[Dataset records]
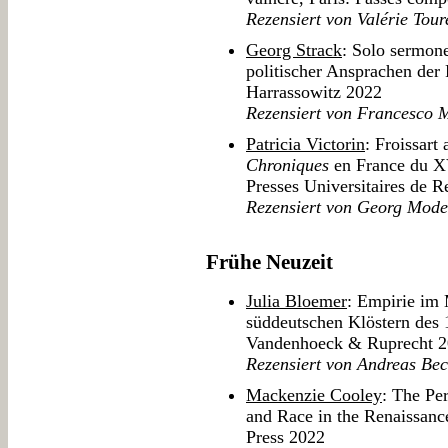
Rezensiert von Valérie Toure
Georg Strack
: Solo sermon
politischer Ansprachen der 
Harrassowitz 2022
Rezensiert von Francesco M
Patricia Victorin
: Froissart
Chroniques
en France du 
Presses Universitaires de 
Rezensiert von Georg Mode
Frühe Neuzeit
Julia Bloemer
: Empirie im
süddeutschen Klöstern des 
Vandenhoeck & Ruprecht 
Rezensiert von Andreas Bec
Mackenzie Cooley
: The Pe
and Race in the Renaissanc
Press 2022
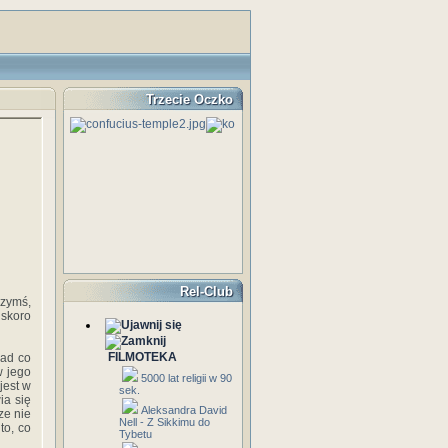
Trzecie Oczko
Rel-Club
czymś,
 skoro
FILMOTEKA
nad co
w jego
5000 lat religii w 90
jest w
sek.
ia się
Aleksandra David
ze nie
Nell - Z Sikkimu do
to, co
Tybetu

> _Problem description_: Only the lines containing the word "Rezensiert" should be returned from the data above.

> _Exercise output_:
Rezensiert von Valérie Toure
Rezensiert von Francesco M
Rezensiert von Georg Mode
Rezensiert von Andreas Bec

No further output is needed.